Problem solving using non-routine strategies. Problems to be representative of several branches of mathematics and mathematically based disciplines.

MAT 545  History of Mathematics Education (3).

Prerequisites: Graduate standing and one year of full time secondary teaching.

Traces the development of the mathematics curriculum K-12 in the United States and internationally, concentrating both on content taught at different stages and the teaching methods employed. Reviews the various mathematics reform efforts over the past 170 years.

MAT 557  Research in Mathematics Education I (3).

Prerequisites: MAT 500 and 15 units of program.

Overview of the current research literature pertaining to mathematics education in elementary and secondary schools. Topics such as mathematical reasoning, communication, problem solving, algebra, and geometry will be discussed and analyzed.

MAT 559  Research in Mathematics Education II (3).

Prerequisite: MAT 557.

Overview of the current research literature pertaining to mathematics education in elementary and secondary schools. Topics such as mathematical reasoning, communication, problem solving, algebra, and geometry will be discussed and analyzed.

MAT 590  Graduate Seminar in Mathematics Education (1-4).

Prerequisites: Possession of a baccalaureate degree and one year of full-time secondary mathematics teaching.

Presentation and discussion of selected topics in Mathematics Education. Repeatable course.

MAT 594  Independent Study (1-4).

Prerequisites: Consent of instructor and department chair.

In consultation with a faculty member, the student will investigate in detail current scholarship in some area.
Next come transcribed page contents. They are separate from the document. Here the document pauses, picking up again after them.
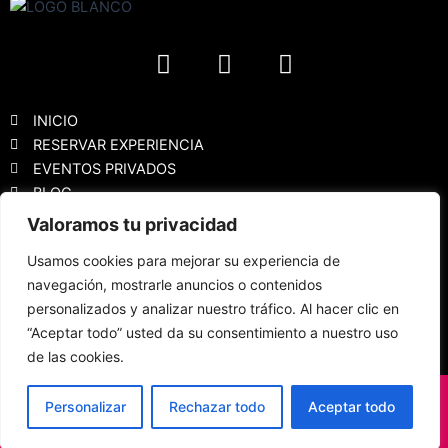
F
I
Y
a
n
o
c
s
u
e
t
t
INICIO
b
a
u
RESERVAR EXPERIENCIA
EVENTOS PRIVADOS
o
g
b
BLOG
o
r
e
k
a
Valoramos tu privacidad
Política de privacidad
m
Usamos cookies para mejorar su experiencia de
Aviso Legal
navegación, mostrarle anuncios o contenidos
Política de cookies
personalizados y analizar nuestro tráfico. Al hacer clic en
Declaración de accesibilidad
“Aceptar todo” usted da su consentimiento a nuestro uso
FAQS
de las cookies.
Vino Dalí 2023 / Todos los derechos reservados © copyright
Personalizar
Rechazar todo
Aceptar todo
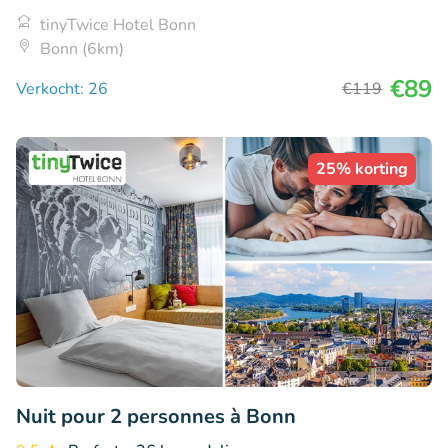
tinyTwice Hotel Bonn
Bonn (6km)
€89
Verkocht: 26
€119
25% korting
Nuit pour 2 personnes à Bonn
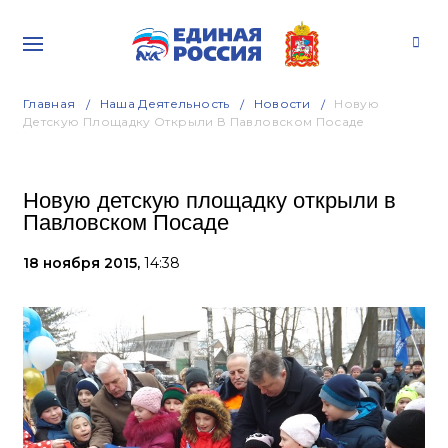
Главная
Наша Деятельность
Новости
Новую
Детскую Площадку Открыли В Павловском Посаде
Новую детскую площадку открыли в
Павловском Посаде
18 ноября 2015,
14:38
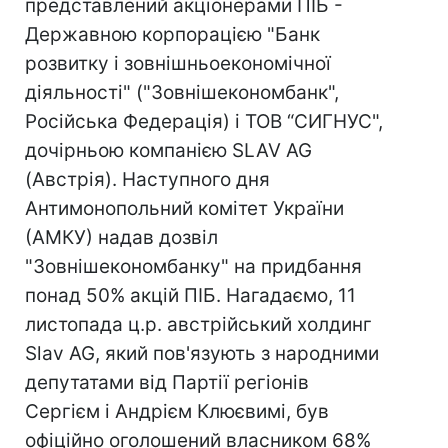
представлений акціонерами ПІБ -
Державною корпорацією "Банк
розвитку і зовнішньоекономічної
діяльності" ("Зовнішекономбанк",
Російська Федерація) і ТОВ “СИГНУС",
дочірньою компанією SLAV AG
(Австрія). Наступного дня
Антимонопольний комітет України
(АМКУ) надав дозвіл
"Зовнішекономбанку" на придбання
понад 50% акцій ПІБ. Нагадаємо, 11
листопада ц.р. австрійський холдинг
Slav AG, який пов'язують з народними
депутатами від Партії регіонів
Сергієм і Андрієм Клюєвимі, був
офіційно оголошений власником 68%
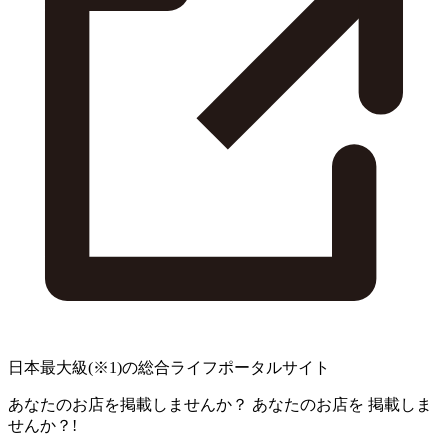
日本最大級
(※1)
の総合ライフポータルサイト
あなたのお店を掲載しませんか？
あなたのお店を
掲載しま
せんか？!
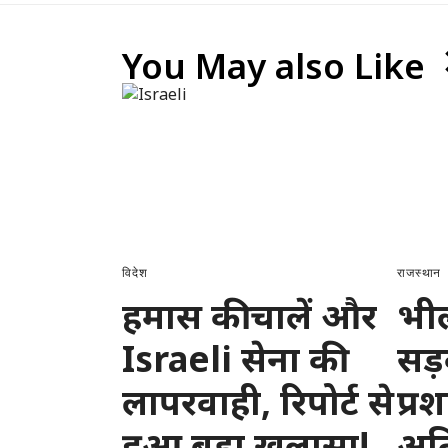
You May also Like
विदेश
राजस्थान
हमास की चालें और
भील
Israeli सेना की
सड़
लापरवाही, रिपोर्ट से
प्र
हुआ बड़ा खुलासा!
अति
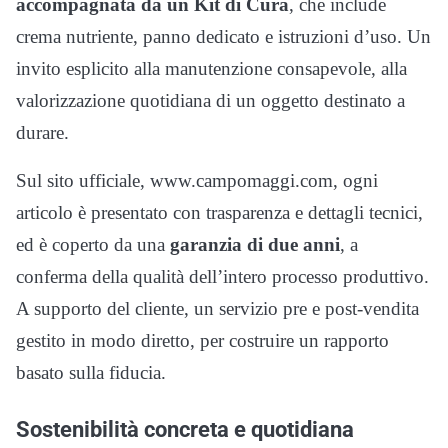
accompagnata da un Kit di Cura
, che include
crema nutriente, panno dedicato e istruzioni d’uso. Un
invito esplicito alla manutenzione consapevole, alla
valorizzazione quotidiana di un oggetto destinato a
durare.
Sul sito ufficiale, www.campomaggi.com, ogni
articolo è presentato con trasparenza e dettagli tecnici,
ed è coperto da una
garanzia di due anni
, a
conferma della qualità dell’intero processo produttivo.
A supporto del cliente, un servizio pre e post-vendita
gestito in modo diretto, per costruire un rapporto
basato sulla fiducia.
Sostenibilità concreta e quotidiana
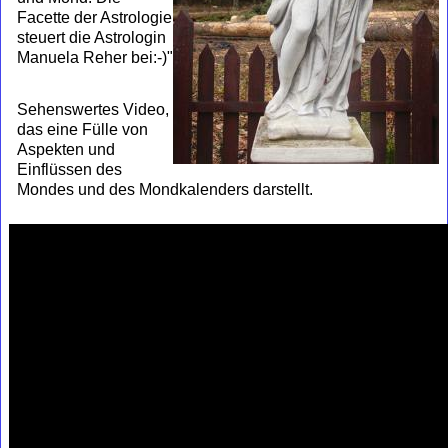
Facette der Astrologie
steuert die Astrologin
Manuela Reher bei:-)"
Sehenswertes Video,
das eine Fülle von
Aspekten und
Einflüssen des
Mondes und des Mondkalenders darstellt.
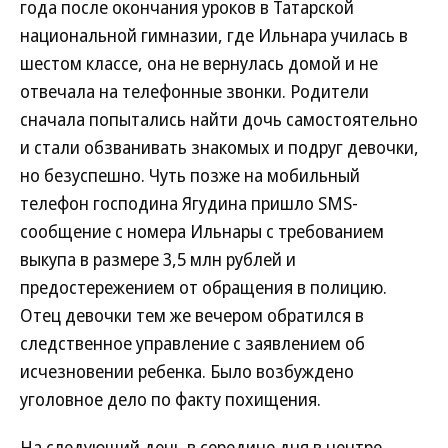
года после окончания уроков в Татарской
национальной гимназии, где Ильнара училась в
шестом классе, она не вернулась домой и не
отвечала на телефонные звонки. Родители
сначала попытались найти дочь самостоятельно
и стали обзванивать знакомых и подруг девочки,
но безуспешно. Чуть позже на мобильный
телефон господина Ягудина пришло SMS-
сообщение с номера Ильнары с требованием
выкупа в размере 3,5 млн рублей и
предостережением от обращения в полицию.
Отец девочки тем же вечером обратился в
следственное управление с заявлением об
исчезновении ребенка. Было возбуждено
уголовное дело по факту похищения.
На следующий день в середине дня в центре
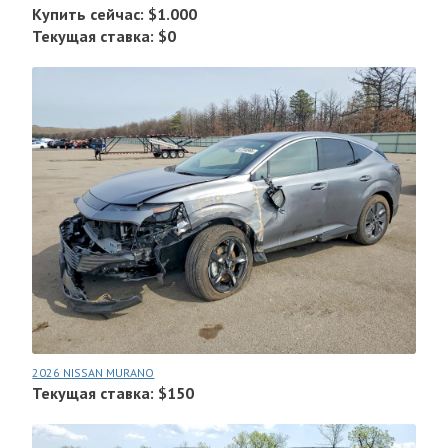
Купить сейчас: $1.000
Текущая ставка: $0
2026 NISSAN MURANO
Текущая ставка: $150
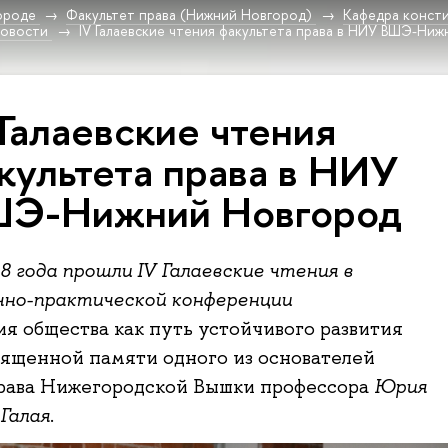
ороде
Факультет права (Нижний Новгород)
Кафедра консти
овости
IV Галаевские чтения факультета права в НИУ ВШЭ-Ни
 Галаевские чтения
культета права в НИУ
Э-Нижний Новгород
18 года прошли IV Галаевские чтения в
чно-практической конференции
я общества как путь устойчивого развития
вященной памяти одного из основателей
права Нижегородской Вышки профессора
Юрия
 Галая
.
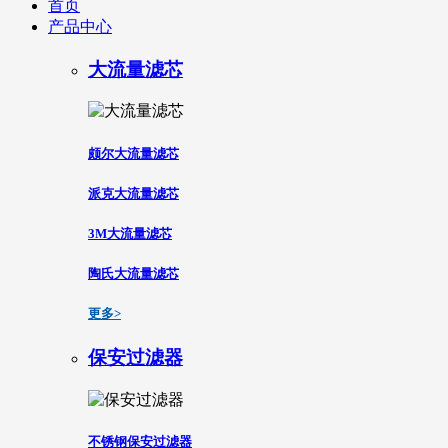
首页
产品中心
大流量滤芯
颇尔大流量滤芯
派克大流量滤芯
3M大流量滤芯
陶氏大流量滤芯
更多>
保安过滤器
不锈钢保安过滤器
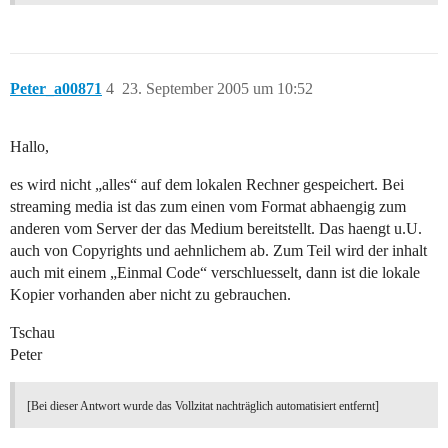
Peter_a00871
4
23. September 2005 um 10:52
Hallo,
es wird nicht „alles“ auf dem lokalen Rechner gespeichert. Bei
streaming media ist das zum einen vom Format abhaengig zum
anderen vom Server der das Medium bereitstellt. Das haengt u.U.
auch von Copyrights und aehnlichem ab. Zum Teil wird der inhalt
auch mit einem „Einmal Code“ verschluesselt, dann ist die lokale
Kopier vorhanden aber nicht zu gebrauchen.
Tschau
Peter
[Bei dieser Antwort wurde das Vollzitat nachträglich automatisiert entfernt]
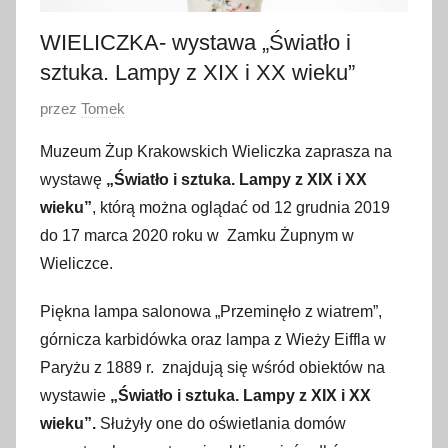
WIELICZKA- wystawa „Światło i
sztuka. Lampy z XIX i XX wieku”
O
przez
Tomek
p
Muzeum Żup Krakowskich Wieliczka zaprasza na
u
wystawę
„Światło i sztuka. Lampy z XIX i XX
b
wieku”
, którą można oglądać od 12 grudnia 2019
l
do 17 marca 2020 roku w Zamku Żupnym w
i
Wieliczce.
k
o
Piękna lampa salonowa „Przeminęło z wiatrem”,
w
górnicza karbidówka oraz lampa z Wieży Eiffla w
a
Paryżu z 1889 r. znajdują się wśród obiektów na
n
o
wystawie
„Światło i sztuka. Lampy z XIX i XX
1
wieku”.
Służyły one do oświetlania domów
2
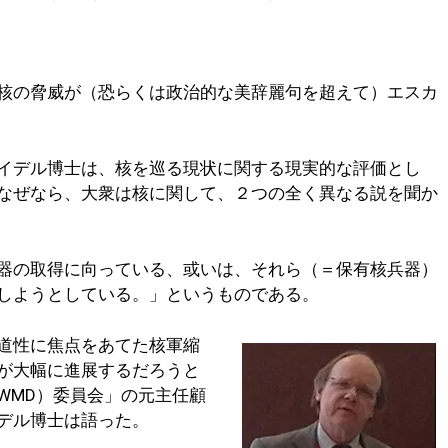
核の脅威が（恐らくは政治的な美辞麗句を超えて）エスカ
イデル博士は、核を巡る現状に関する現実的な評価とし
なぜなら、大衆は核に関して、２つの全く異なる説を聞か
器の取得に向っている、或いは、それら（＝保有核兵器）
しようとしている。」というものである。
道性に焦点をあてた核軍縮
が大幅に進展するだろうと
WMD）委員会」の元主任顧
デル博士は語った。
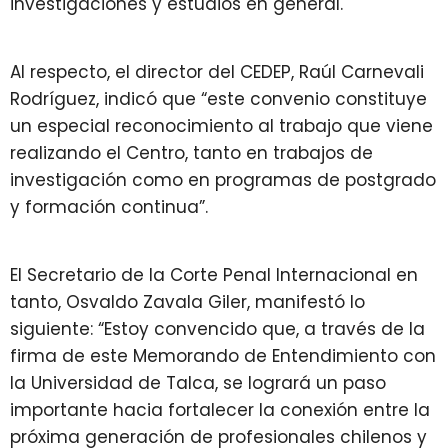
investigaciones y estudios en general.
Al respecto, el director del CEDEP, Raúl Carnevali
Rodríguez, indicó que “este convenio constituye
un especial reconocimiento al trabajo que viene
realizando el Centro, tanto en trabajos de
investigación como en programas de postgrado
y formación continua”.
El Secretario de la Corte Penal Internacional en
tanto, Osvaldo Zavala Giler, manifestó lo
siguiente: “Estoy convencido que, a través de la
firma de este Memorando de Entendimiento con
la Universidad de Talca, se logrará un paso
importante hacia fortalecer la conexión entre la
próxima generación de profesionales chilenos y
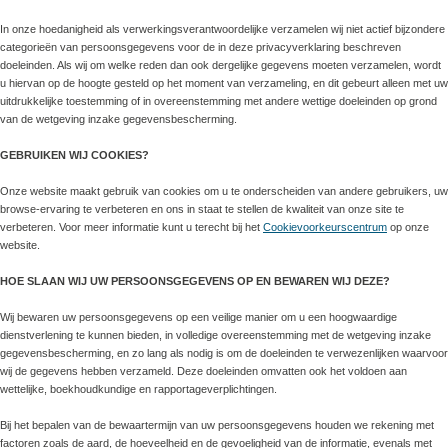
In onze hoedanigheid als verwerkingsverantwoordelijke verzamelen wij niet actief bijzondere
categorieën van persoonsgegevens voor de in deze privacyverklaring beschreven
doeleinden. Als wij om welke reden dan ook dergelijke gegevens moeten verzamelen, wordt
u hiervan op de hoogte gesteld op het moment van verzameling, en dit gebeurt alleen met uw
uitdrukkelijke toestemming of in overeenstemming met andere wettige doeleinden op grond
van de wetgeving inzake gegevensbescherming.
GEBRUIKEN WIJ COOKIES?
Onze website maakt gebruik van cookies om u te onderscheiden van andere gebruikers, uw
browse-ervaring te verbeteren en ons in staat te stellen de kwaliteit van onze site te
verbeteren. Voor meer informatie kunt u terecht bij het
Cookievoorkeurscentrum
op onze
website.
HOE SLAAN WIJ UW PERSOONSGEGEVENS OP EN BEWAREN WIJ DEZE?
Wij bewaren uw persoonsgegevens op een veilige manier om u een hoogwaardige
dienstverlening te kunnen bieden, in volledige overeenstemming met de wetgeving inzake
gegevensbescherming, en zo lang als nodig is om de doeleinden te verwezenlijken waarvoor
wij de gegevens hebben verzameld. Deze doeleinden omvatten ook het voldoen aan
wettelijke, boekhoudkundige en rapportageverplichtingen.
Bij het bepalen van de bewaartermijn van uw persoonsgegevens houden we rekening met
factoren zoals de aard, de hoeveelheid en de gevoeligheid van de informatie, evenals met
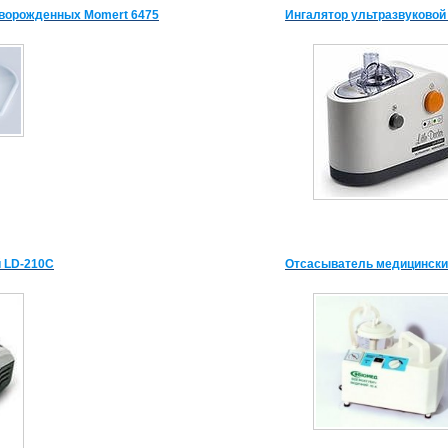
ворожденных Momert 6475
Ингалятор ультразвуковой
 LD-210C
Отсасыватель медицински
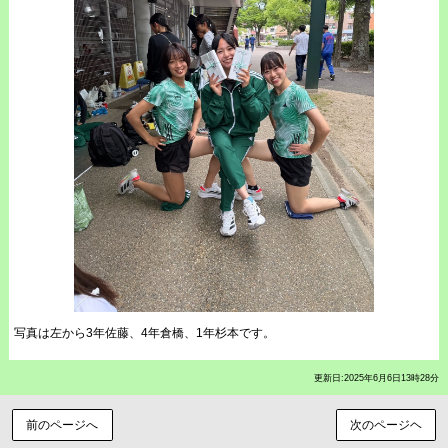
写真は左から3年佐藤、4年倉橋、1年杉本です。
更新日:2025年6月6日13時28分
前のページへ
次のページヘ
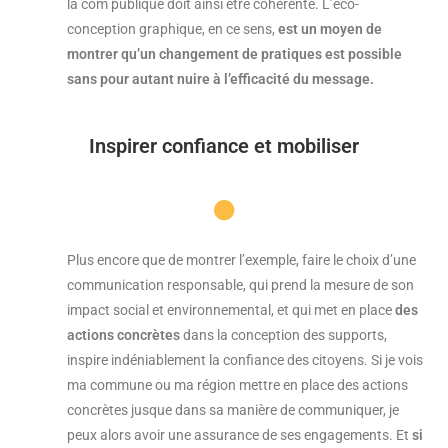
la com publique doit ainsi être cohérente. L’éco-
conception graphique, en ce sens,
est un moyen de
montrer qu’un changement de pratiques est possible
sans pour autant nuire à l’efficacité du message.
Inspirer confiance et mobiliser
Plus encore que de montrer l’exemple, faire le choix d’une
communication responsable, qui prend la mesure de son
impact social et environnemental, et qui met en place
des
actions concrètes
dans la conception des supports,
inspire indéniablement la confiance des citoyens. Si je vois
ma commune ou ma région mettre en place des actions
concrètes jusque dans sa manière de communiquer, je
peux alors avoir une assurance de ses engagements. Et
si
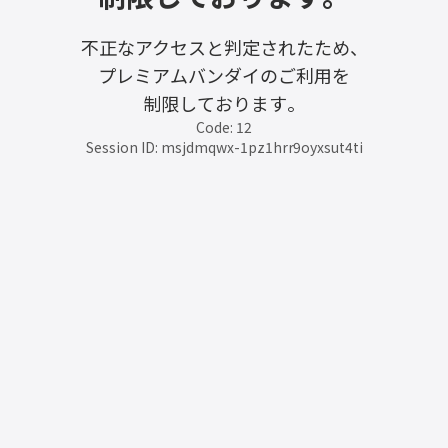
不正なアクセスと判定されたため、
プレミアムバンダイのご利用を
制限しております。
Code: 12
Session ID: msjdmqwx-1pz1hrr9oyxsut4ti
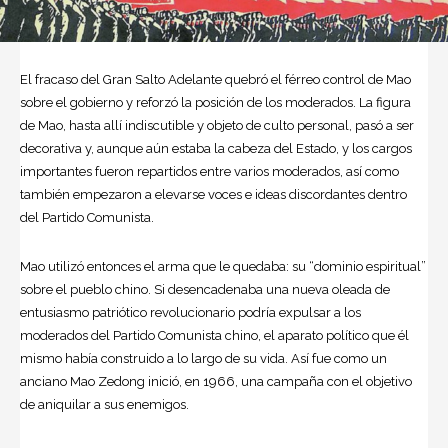
El fracaso del Gran Salto Adelante quebró el férreo control de Mao
sobre el gobierno y reforzó la posición de los moderados. La figura
de Mao, hasta allí indiscutible y objeto de culto personal, pasó a ser
decorativa y, aunque aún estaba la cabeza del Estado, y los cargos
importantes fueron repartidos entre varios moderados, así como
también empezaron a elevarse voces e ideas discordantes dentro
del Partido Comunista.
Mao utilizó entonces el arma que le quedaba: su “dominio espiritual”
sobre el pueblo chino. Si desencadenaba una nueva oleada de
entusiasmo patriótico revolucionario podría expulsar a los
moderados del Partido Comunista chino, el aparato político que él
mismo había construido a lo largo de su vida. Así fue como un
anciano Mao Zedong inició, en 1966, una campaña con el objetivo
de aniquilar a sus enemigos.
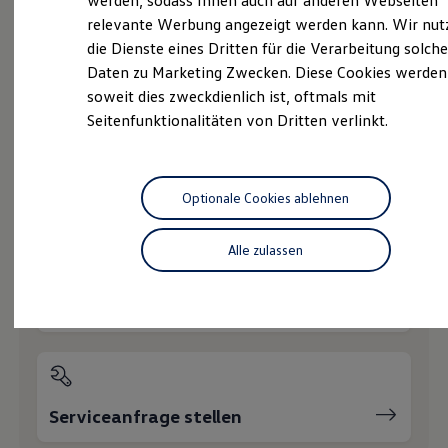
werden, sodass Ihnen auch auf anderen Webseiten
Hybridautos
relevante Werbung angezeigt werden kann. Wir nut
Marke und Erlebnis
die Dienste eines Dritten für die Verarbeitung solche
Volkswagen R und R Experience
R-Modelle
Daten zu Marketing Zwecken. Diese Cookies werden
Probefahrt vereinbaren
R Experience
soweit dies zweckdienlich ist, oftmals mit
Driving Experience
Seitenfunktionalitäten von Dritten verlinkt.
Volkswagen entdecken
Werkbesichtigung
Factory visit
Lifestyle Shop
T-Roc Kollektion
Fahrzeugangebot anfordern
Optionale Cookies ablehnen
Golf Kollektion
ID. Kollektion
Volkswagen Kollektion
Alle zulassen
R-Kollektion
GTI Kollektion
Fußball Drop
Servicetermin buchen
we drive football
#wedriveproud
Besitzer und Service
myVolkswagen
Software Updates
Service und Ersatzteile
Serviceanfrage stellen
Inspektion und HU/AU
Reparaturen und Checks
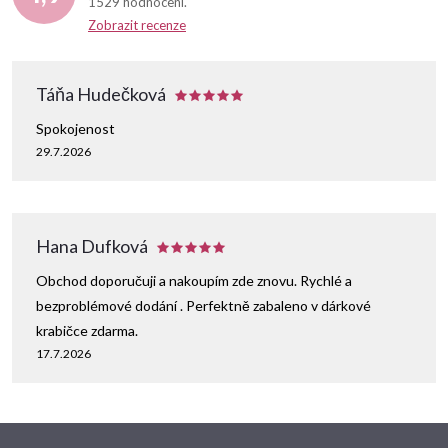
1529 hodnocení
Zobrazit recenze
Táňa Hudečková
Spokojenost
29.7.2026
Hana Dufková
Obchod doporučuji a nakoupím zde znovu. Rychlé a
bezproblémové dodání . Perfektně zabaleno v dárkové
krabičce zdarma.
17.7.2026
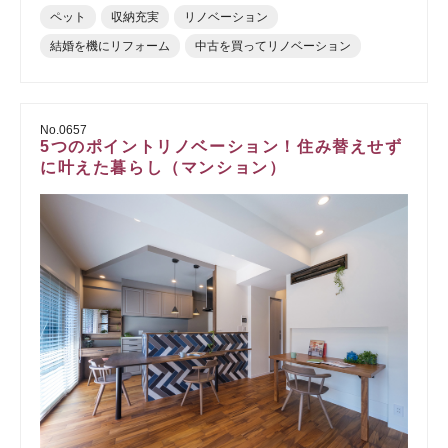
ペット
収納充実
リノベーション
結婚を機にリフォーム
中古を買ってリノベーション
No.0657
5つのポイントリノベーション！住み替えせず
に叶えた暮らし（マンション）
Repeatable course.

MAT 595  Selected Topics (1-4).

 An intensive study of selected issues in mathematics education. Repeatable course.

MAT 597  Directed Reading (1-4).

Prerequisites: Consent of instructor and department chair.

Extensive reading in selected areas under the guidance of faculty mentor. Repeatable course.

MAT 598  Directed Research (1-4).

Prerequisite: Classified graduate standing.

Students will design and conduct research projects under the direct supervision of the instructor. Repeatable course.

MAT 599  Masters Project (6).

Prerequisite: Advancement to Candidacy.

Completion of classroom based project under the guidance of faculty advisor. The culminating learning experience of the program which emphasizes the application of the mathematics education curriculum in the classroom.

MAT 600  Graduate Continuation Course (0).

Graduate students who have completed their course work but not their thesis, project, or comprehensive examination,
or who have other requirements remaining for the completion of their degree, may maintain continuous attendance by enrolling in this course. Signature of graduate program coordinator required.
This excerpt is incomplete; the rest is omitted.